(TASK INPUTS Opens)

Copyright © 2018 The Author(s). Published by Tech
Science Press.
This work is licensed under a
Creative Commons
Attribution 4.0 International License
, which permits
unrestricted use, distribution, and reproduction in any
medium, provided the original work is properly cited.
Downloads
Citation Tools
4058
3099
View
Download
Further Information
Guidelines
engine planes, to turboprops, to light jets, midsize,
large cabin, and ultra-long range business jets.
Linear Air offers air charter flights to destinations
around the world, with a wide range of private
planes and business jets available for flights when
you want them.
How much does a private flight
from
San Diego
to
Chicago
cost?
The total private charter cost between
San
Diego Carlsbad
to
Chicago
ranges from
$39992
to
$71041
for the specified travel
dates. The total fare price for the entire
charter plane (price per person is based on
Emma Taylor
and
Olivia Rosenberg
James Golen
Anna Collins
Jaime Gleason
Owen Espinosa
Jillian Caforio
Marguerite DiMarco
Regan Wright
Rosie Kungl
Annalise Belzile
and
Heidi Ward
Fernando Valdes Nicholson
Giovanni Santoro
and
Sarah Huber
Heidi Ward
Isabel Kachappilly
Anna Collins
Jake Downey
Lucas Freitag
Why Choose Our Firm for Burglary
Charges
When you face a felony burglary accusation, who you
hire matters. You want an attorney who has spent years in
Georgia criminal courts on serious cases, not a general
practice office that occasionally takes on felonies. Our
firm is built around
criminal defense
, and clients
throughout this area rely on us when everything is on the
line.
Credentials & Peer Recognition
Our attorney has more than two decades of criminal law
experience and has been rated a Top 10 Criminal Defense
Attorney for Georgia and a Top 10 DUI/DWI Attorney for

(TASK INPUTS Closes)

Please quote exactly the lines from the one containing "hire matters. You" through the last line of the records above, both included, and nothing else.

**ANSWER FOR THE TASK**
hire matters. You want an attorney who has spent years in
Georgia criminal courts on serious cases, not a general
practice office that occasionally takes on felonies. Our
firm is built around
criminal defense
, and clients
throughout this area rely on us when everything is on the
line.
Credentials & Peer Recognition
Our attorney has more than two decades of criminal law
experience and has been rated a Top 10 Criminal Defense
Attorney for Georgia and a Top 10 DUI/DWI Attorney for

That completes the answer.